I've spent a fair bit of time on the completely unproven design in this thread - https://www.ukworkshop.co.uk/forums/view ... hp?t=32615 . Whether it actually works is yet to be seen so it may yet be a fixed table project!

I went to my usual timber merchants and managed to catch them almost completely out of Beech  They has some heavy stuff that was just over 4" by 3" in section and just 3 planks of 1". With the odd left over piece I still have it should be enough. It also meant the 60mm sq legs could be solid instead of glued from thinner stock.








So I cut the table legs and the breadboard ends and have left them to cook in the conservatory where the table will live.
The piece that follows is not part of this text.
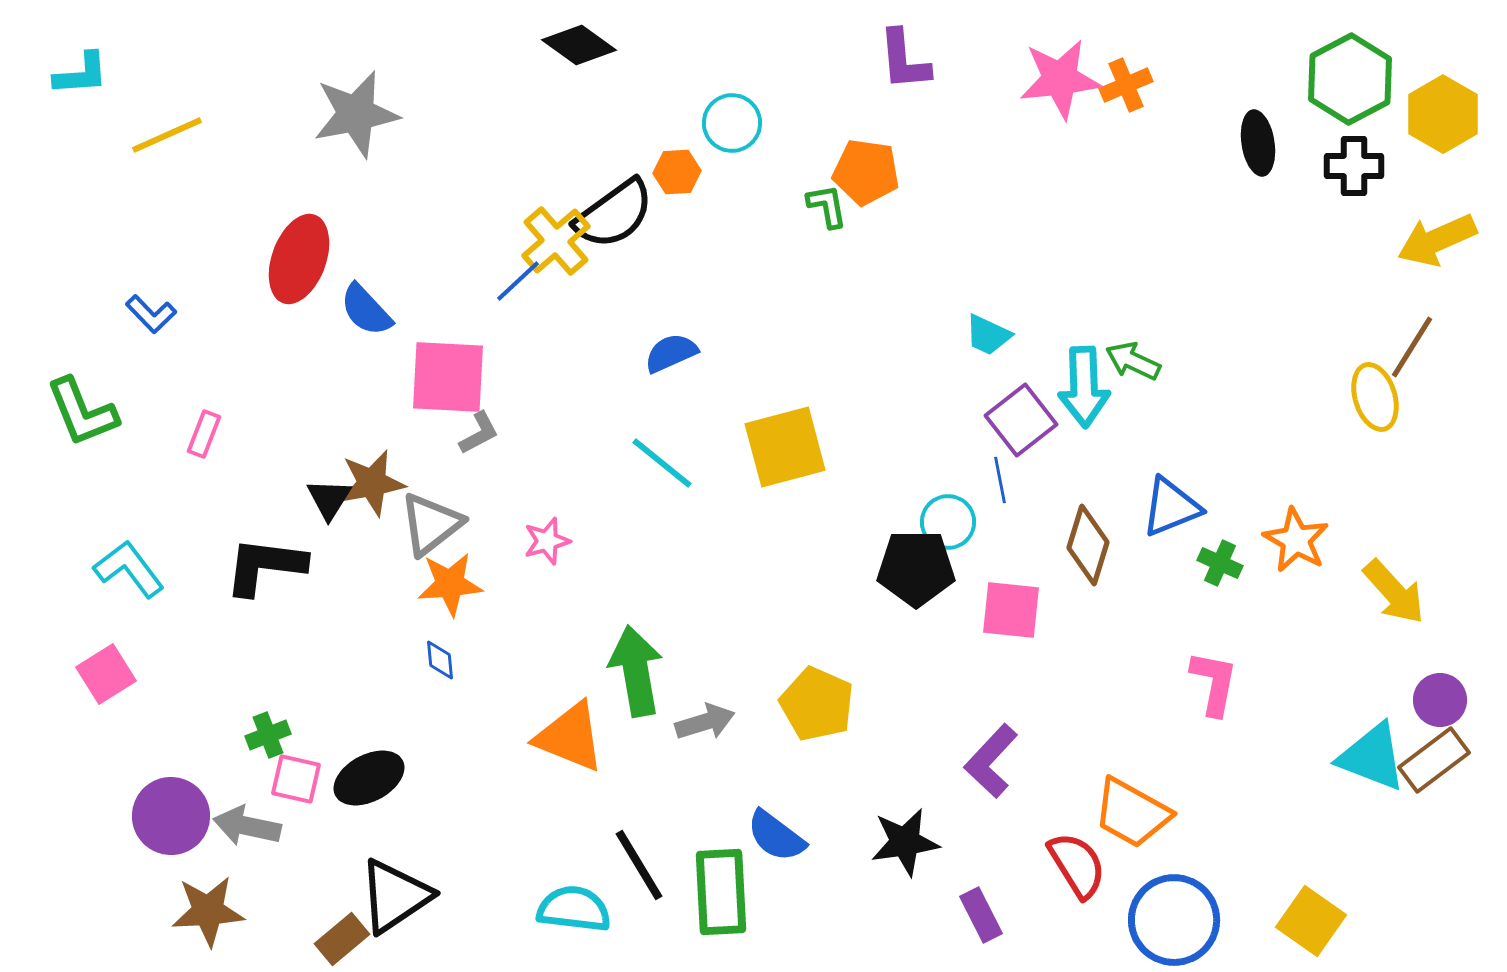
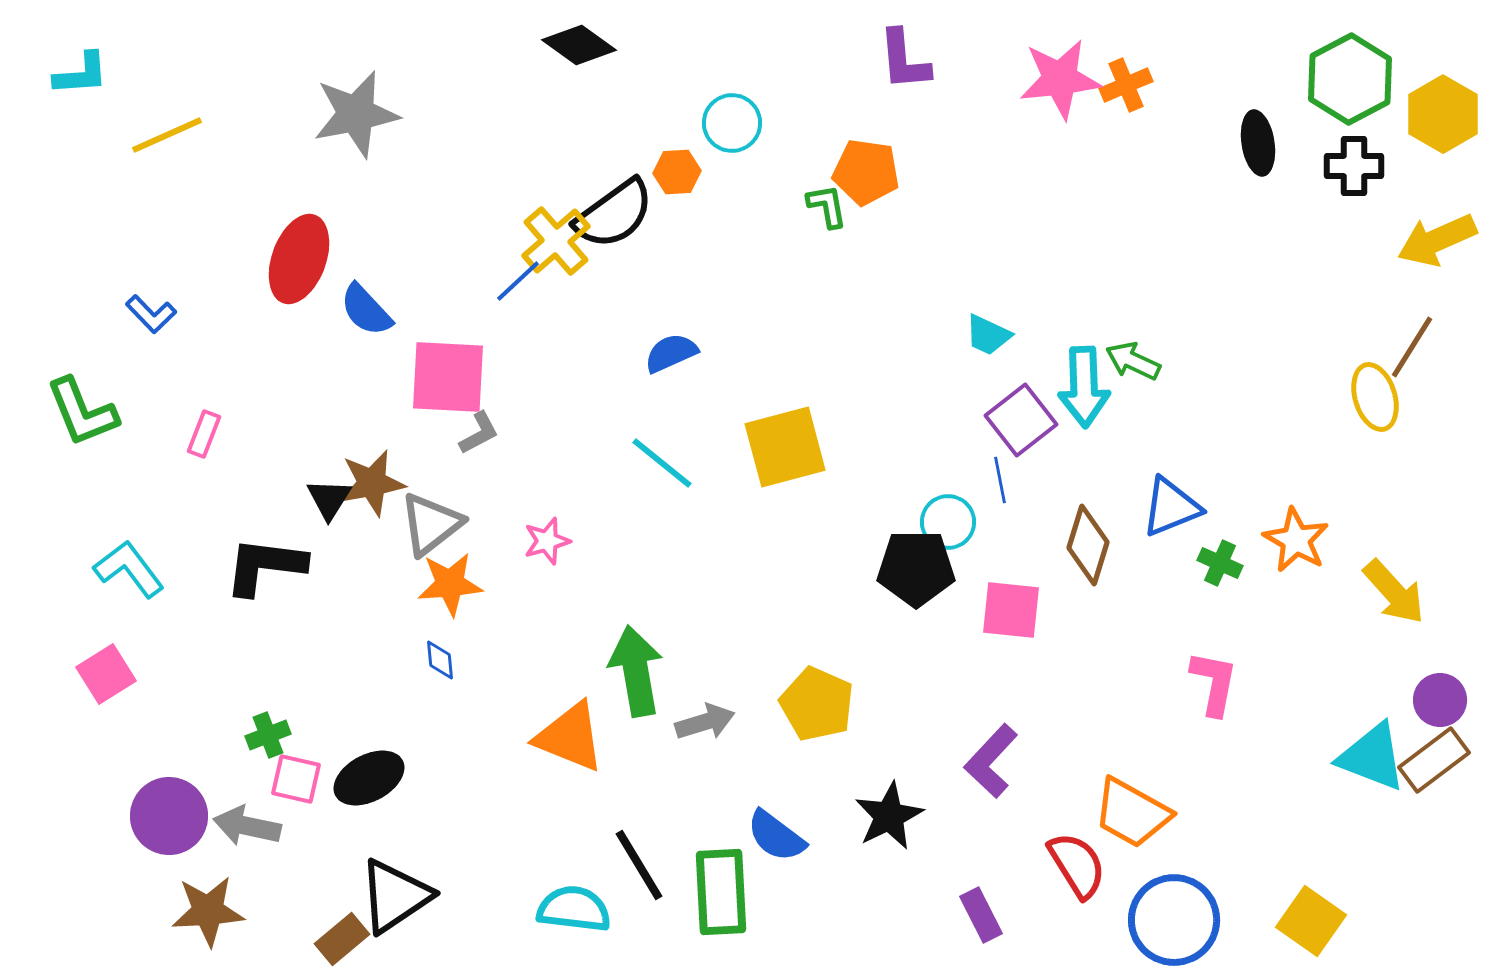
purple circle at (171, 816): moved 2 px left
black star at (905, 842): moved 16 px left, 26 px up; rotated 18 degrees counterclockwise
The items this is to match all have breadboard ends. This will too but I want to fake it with an MDF core to avoid the movement problems.
Might give a bit of a strip wood effect to the finished table but as cutting the 3" side was easier i decided to use the smaller face for veneers. I planed the face then cut it off.





The resawing guide on the bandsaw fence. There is a small block of oak laying in front of the resaw thing to help me judge feeding it through straight. Don't like seeing all that blade so did all this with great respect!





Strips have one smooth face and one sawn. they are not consistent enough to use as they are plus they are 5mm odd thick and i want 3mm





As the thicknesser cannot do 3mm i made a sled with a bit of 12mm MDF. I was worried about the thin leading edge as it hit the blade so i super glued a strip across with a 45 deg cut. All the strips have a matching cut to retain the leading edge. Worked well so far.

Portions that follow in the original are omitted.